Despite being first introduced more than a decade ago, beta and Dirichlet regression are rarely used by ecologists and evolutionary biologists. This is surprising, since up to 15% of papers in ecology deal with some kind of proportional data. In ‘Analysing continuous proportions in ecology and evolution: A practical introduction to beta and Dirichlet regression’ we provide a resource for ecologists and evolutionary biologists who are interested in applying these techniques to their data analysis problems. It’s specifically aimed at people who don’t feel comfortable delving into the disparate, and quite technical, literature around these topics.

Beta and Dirichlet regression let you model proportional data on their original scale, using continuous or categorial predictors. Beta regression is used for simple proportions, and Dirichlet when there are more than two possible components. For example, when modelling plant biomass allocation to different organs you’d use Dirichlet. If you were to analyse leaf damage data, you’d use beta regression.

There are extensions available for hierarchical data structures and variable dispersion. With these, it’s possible to perform analyses just like the familiar techniques of (multiple) linear regression, ANOVA, ANCOVA, mixed-effects. But, they also allow for the special properties of proportional data.

If you’re familiar with Generalized Linear Models (GLMs) then the fitting and interpretation of beta and Dirichlet regression models will be easy to understand. A model for the relationship between predictor variables and parameters of the response distribution is specified via a link function. This ensures that all predictions are constrained to values that are meaningful.

Below, you can see the main differences between normal linear regression (left) and beta regression (right) for a simple case of analysing a proportional response (constrained between 0 and 1) and a predictor variable. The data are shown as blue points. The best fit line for each case is the dashed red. The predictive distribution at a range of values for the predictor variable are plotted as grey density distribution.
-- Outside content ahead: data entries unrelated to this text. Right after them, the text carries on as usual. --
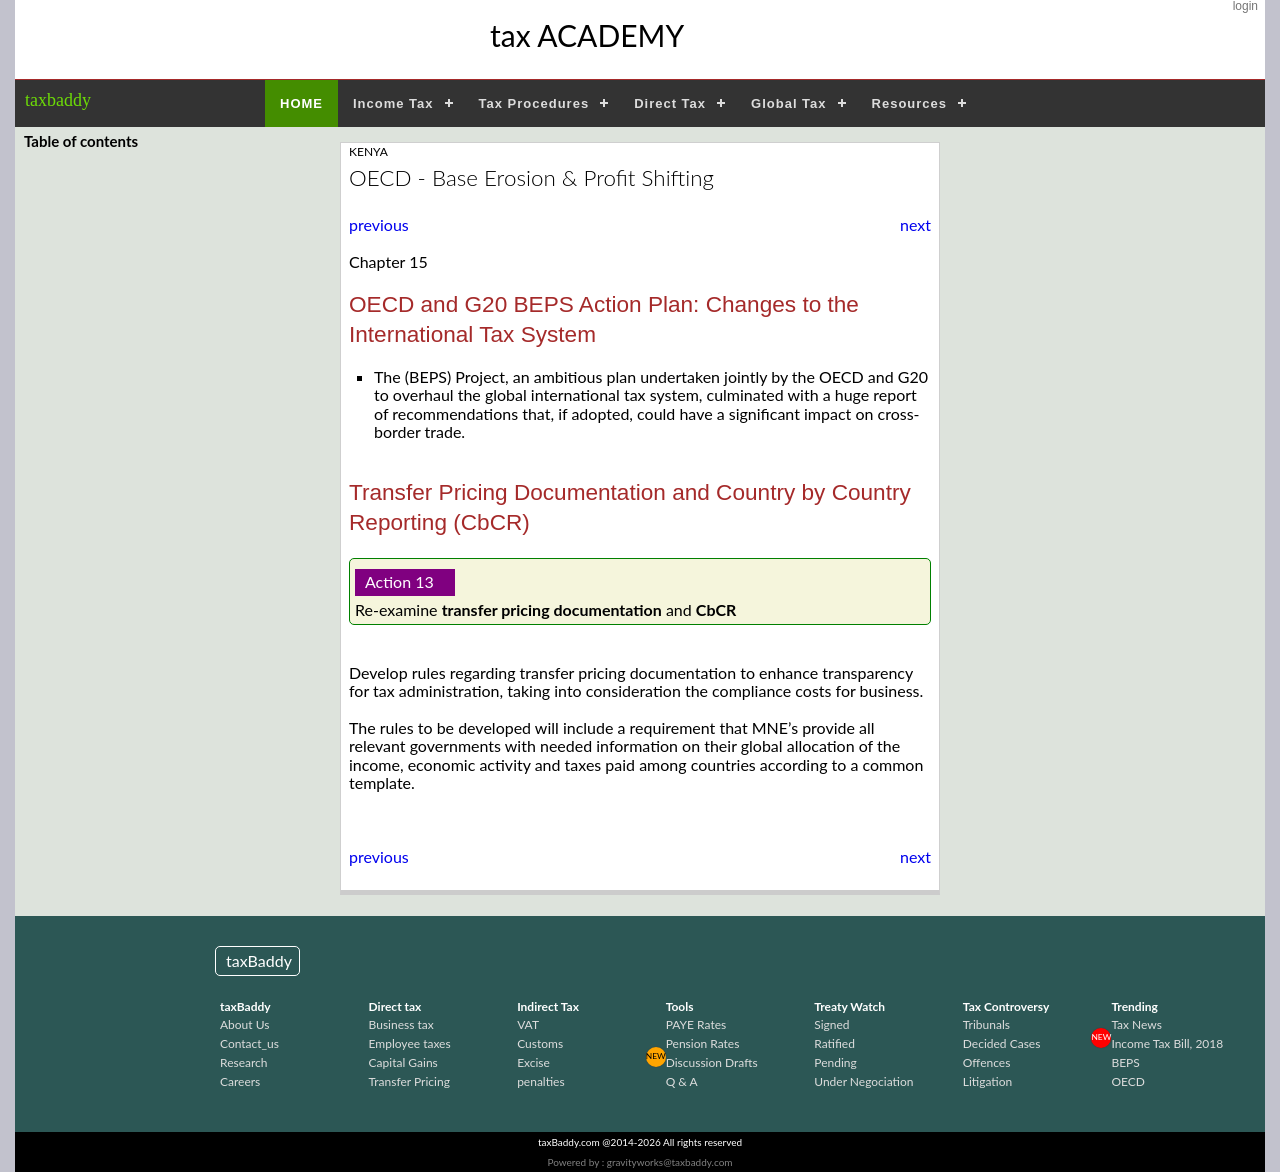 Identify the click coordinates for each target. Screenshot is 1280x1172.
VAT (528, 1024)
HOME (301, 103)
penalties (540, 1081)
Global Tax (789, 103)
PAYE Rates (696, 1024)
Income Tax (393, 103)
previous (379, 224)
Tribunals (986, 1024)
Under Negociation (863, 1081)
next (915, 225)
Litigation (987, 1081)
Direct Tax (670, 103)
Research (244, 1062)
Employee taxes (410, 1043)
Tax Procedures (534, 103)
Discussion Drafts (712, 1062)
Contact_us (249, 1043)
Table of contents (81, 141)
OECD (1128, 1081)
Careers (240, 1081)
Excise (533, 1062)
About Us (244, 1024)
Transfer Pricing (409, 1081)
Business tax (401, 1024)
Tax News (1136, 1024)
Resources (909, 103)
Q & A (682, 1081)
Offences (987, 1062)
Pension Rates (703, 1043)
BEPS (1125, 1062)
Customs (540, 1043)
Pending (835, 1062)
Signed (831, 1024)
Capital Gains (403, 1062)
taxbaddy (58, 100)
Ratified (834, 1043)
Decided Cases (1002, 1043)
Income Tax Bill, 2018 (1167, 1043) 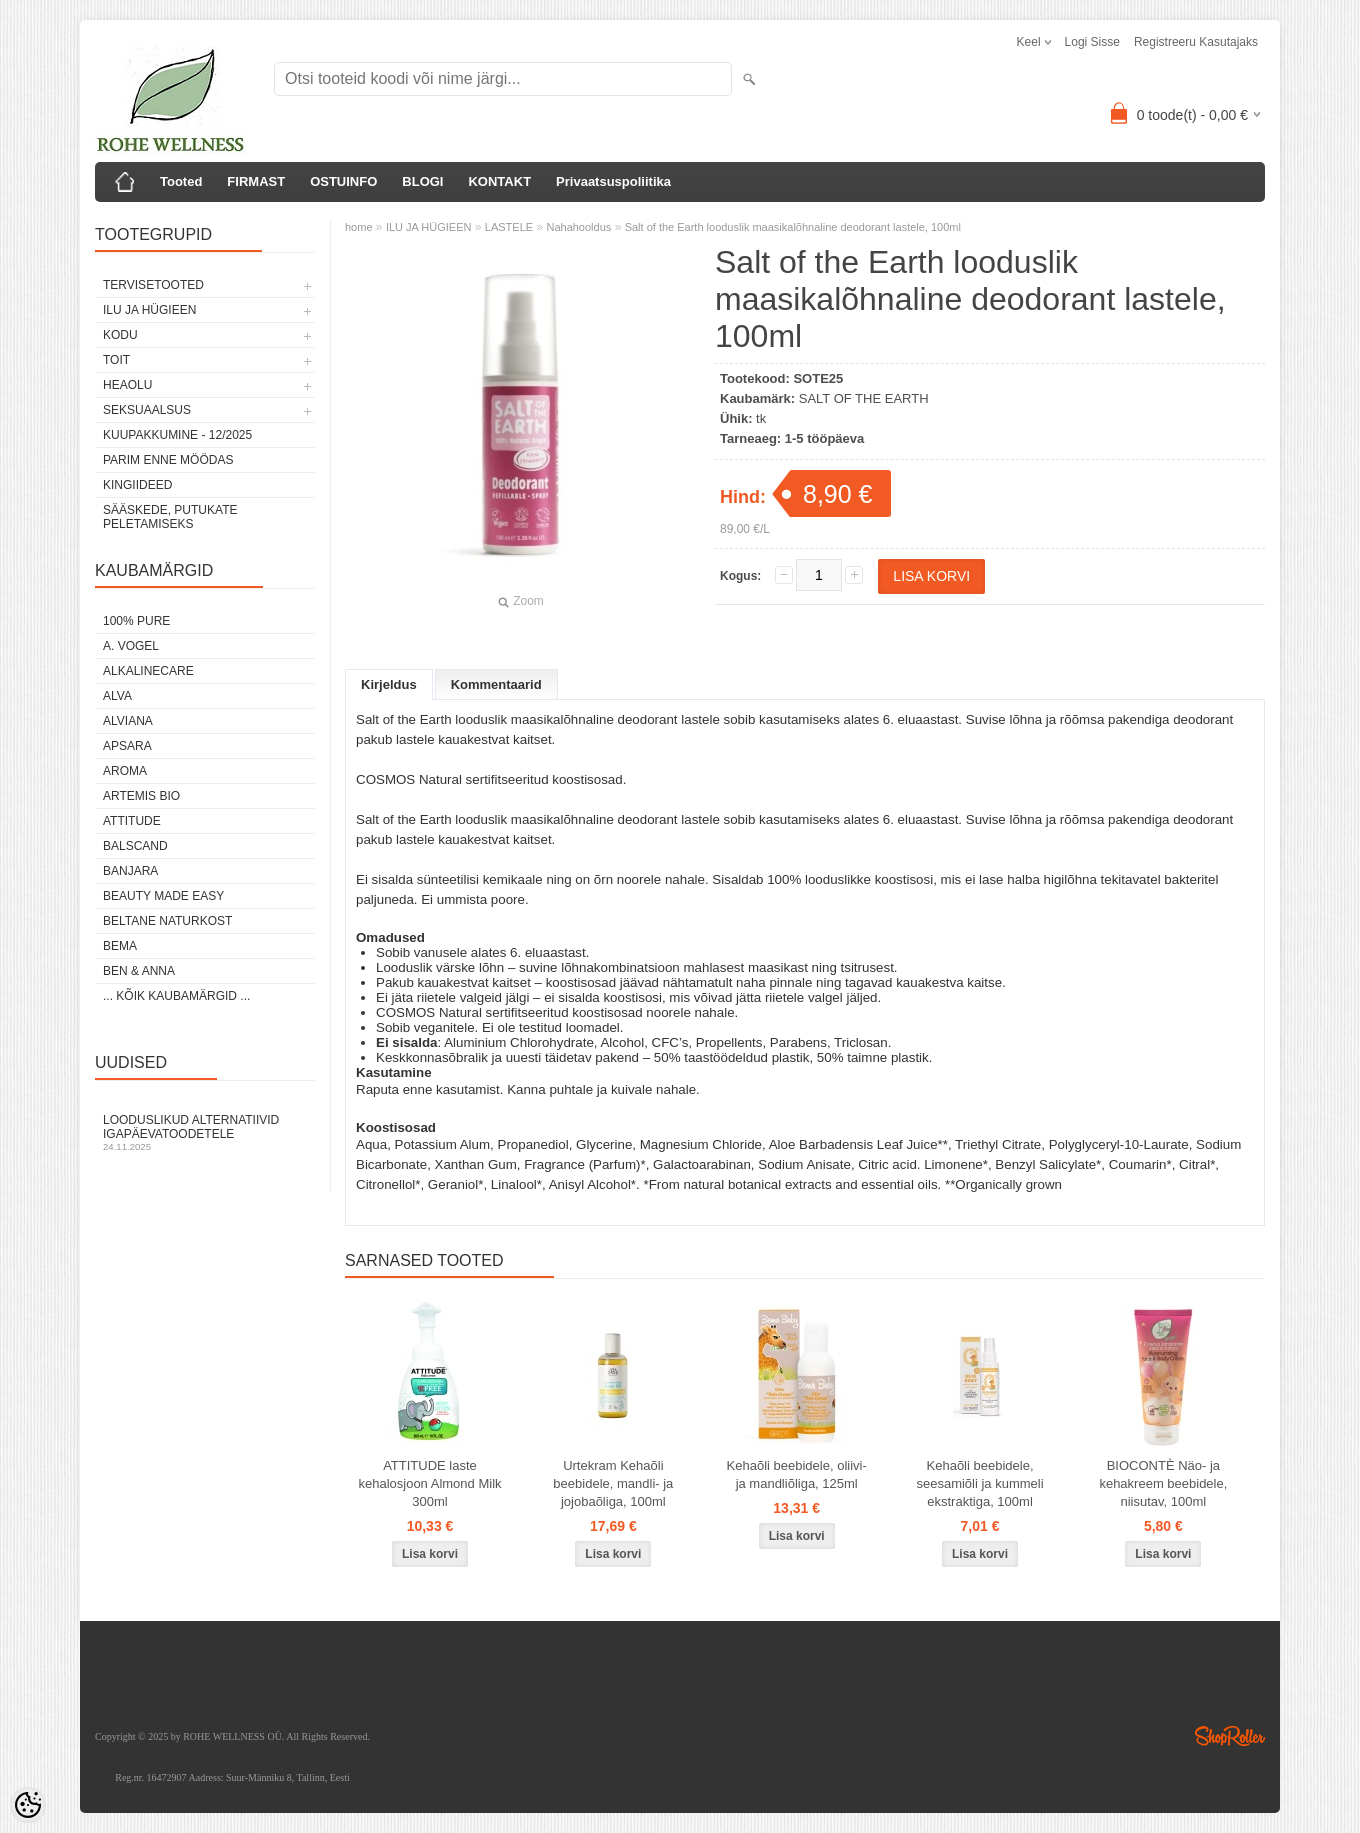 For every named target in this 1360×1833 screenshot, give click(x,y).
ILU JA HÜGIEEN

It’s clear that the beta regression provides a more appropriate model for this data. Both the predicted values and the associated distribution are constrained between 0 and 1. The normal linear regression predicts values greater than 1 or less than zero. This is nonsensical when dealing with proportional data.
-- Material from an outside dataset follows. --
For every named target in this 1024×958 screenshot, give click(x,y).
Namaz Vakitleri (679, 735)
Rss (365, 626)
A more complex example using Dirichlet regression is shown below. The data come from a real study that analysed the allocation of biomass to different plant tissues through time for two species under different nutrient regimes (see here for a subsequent reanalysis). Given the wide range in possible plant sizes, it made sense to standardize biomass measurements as proportions of total biomass per individual plant. Since the proportions of the total have to add up to one, the different components have a complex interdependence that needs to be accounted for in the analysis. Dirichlet regression accounts for this interdependency between responses.

This example shows biomass partitioning over time to leaves (LMF), roots (RMF) and stems (SMF) for two plant species (Holcus lanatus and Deschampsia flexuosa). They were grown in two contrasting nutrient regimes (rows, low vs high). Black lines indicate model predictions. For each species x nutrient combination these sum to one across the columns. Dirichlet regression makes this possible. With other methods, we could end up with models showing over 100% of the plant’s biomass going to the leaves.

# A User’s Guide to Analysing Proportions in Ecology and Evolutionary Biology

Analysing continuous proportions in ecology and evolution: A practical introduction to beta and Dirichlet regression’ aims to provide a non-technical introduction to these techniques for practitioners in ecology and evolutionary biology. We keep the technical details to a minimum and focus on practical advice. We start describing different kinds of proportional data and present a decision tree to help practitioners match properties of their data and experimental design to the right analysis.